Friday, 2 January 2015

Version City #37 - Ted Heath & His Music Play The Rolling Stones


'The Big Ones' by Ted Heath and His Music is an LP that I just couldn't leave behind when I spotted it lurking in a box at a car-boot sale last summer. I mean, come on. Look at the sleeve. It has 'Groovy' written all over it and was either going to be a complete stonker or an utter stinker. Fortunately it's the former. Pop hits of the day are given the big band treatment with pretty good results, though nowhere more successfully than this all-out assault on golden oldie (it was 4 years old at the time) '(I Can't Get No) Satisfaction'. Dig it!


7 comments:

charity chic said...

Perhaps some young members of the James Taylor Quartet heard this and had a lightbulb moment!

The Swede said...

CC. Could explain a lot.

C said...

What a cover - in both senses of the word. Looking at that artwork I can't help thinking of Crystal Tips and Alistair!

John Medd said...

Never had him down as an English James Last. I've got a few albums from the late 60s/early 70s where some of the old jazzers figured a good way to turn a buck was to cover kids music. It would go on to kick start Loungecore in the early 90s. In fact, The Blowup Club turned it into a right money spinner.

Singing Bear said...

Very tight, very funky. We must be working on the assumption that this is the old 40's big band leader and not the man who would become Prime Minister shortly after this waxing? That dodgy old fool made a few records as well didn't he? This is great, so can't be him.

Scott said...

How could anyone resist that cover ? Just away to dust down the old smoking jacket and dig some more of these groovy tunes...

The Swede said...

C. I thought you might like the tune, but I was certain that you'd like the sleeve!

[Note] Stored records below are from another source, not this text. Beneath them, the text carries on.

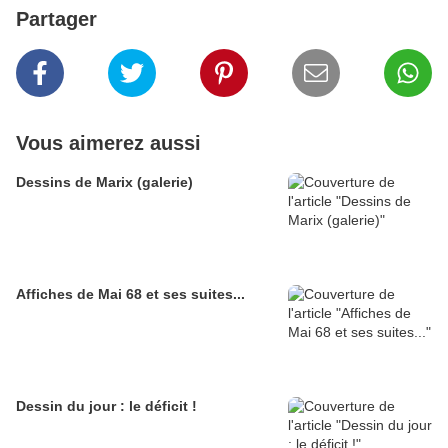
Partager
Vous aimerez aussi
Dessins de Marix (galerie)
Affiches de Mai 68 et ses suites...
Dessin du jour : le déficit !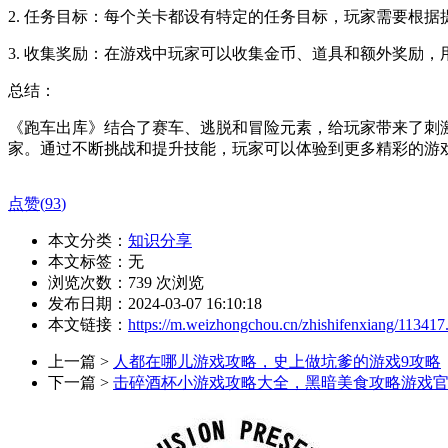
2. 任务目标：每个关卡都设有特定的任务目标，玩家需要根
3. 收集奖励：在游戏中玩家可以收集金币、道具和额外奖励
总结：
《跑车出库》结合了赛车、逃脱和冒险元素，给玩家带来了刺
家。通过不断挑战和提升技能，玩家可以体验到更多精彩的游
点赞(
93
)
本文分类：
知识分享
本文标签：无
浏览次数：
739
次浏览
发布日期：2024-03-07 16:10:18
本文链接：
https://m.weizhongchou.cn/zhishifenxiang/113417
上一篇 >
人都在哪儿游戏攻略，史上做坑爹的游戏9攻略
下一篇 >
击碎酒杯小游戏攻略大全，黑暗美食攻略游戏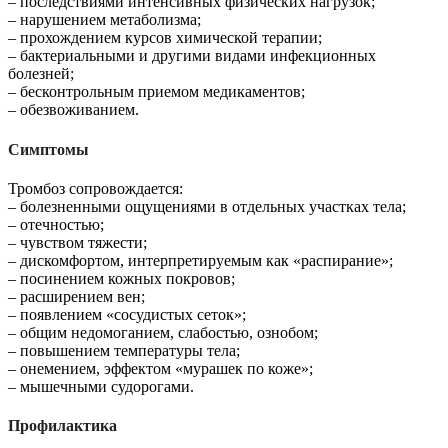
– последствиями интенсивных физических нагрузок;
– нарушением метаболизма;
– прохождением курсов химической терапии;
– бактериальными и другими видами инфекционных
болезней;
– бесконтрольным приемом медикаментов;
– обезвоживанием.
Симптомы
Тромбоз сопровождается:
– болезненными ощущениями в отдельных участках тела;
– отечностью;
– чувством тяжести;
– дискомфортом, интерпретируемым как «распирание»;
– посинением кожных покровов;
– расширением вен;
– появлением «сосудистых сеток»;
– общим недомоганием, слабостью, ознобом;
– повышением температуры тела;
– онемением, эффектом «мурашек по коже»;
– мышечными судорогами.
Профилактика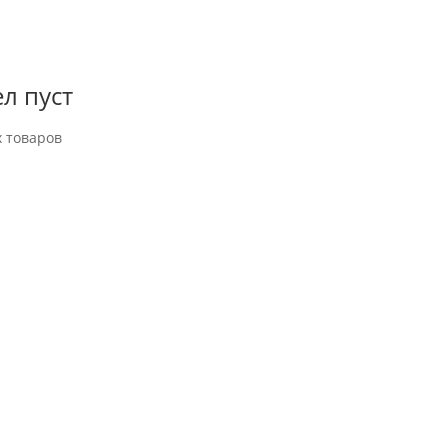
л пуст
 товаров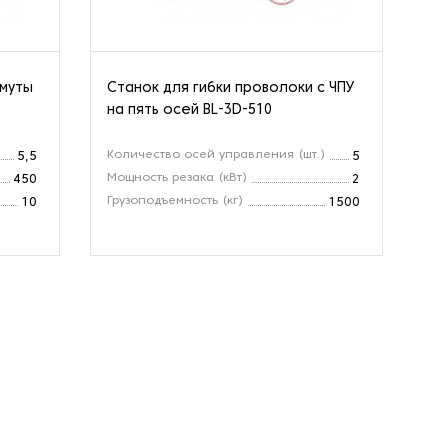
омуты
Станок для гибки проволоки с ЧПУ
Cт
на пять осей BL-3D-510
QL
Количество осей управления (шт.)
Ск
5,5
5
ми
Мощность резака (кВт)
450
2
Ди
Грузоподъемность (кг)
10
1500
То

John. I found a James Last LP once containing a Cheap Trick cover. Cheap Trick! Was there never a 'Bert Kaempfert Plays the Punky Pops'? There should've been.

SB. Ted Heath (definitely not that one!) died in 1969, so this must've been among his last recordings. A Big Band Plays Prog project must surely have been on the horizon.

Scott. How many records (great and awful) have we bought over the years, based solely on the covers? Too many I suspect, though it's always a thrill when a good 'un comes along.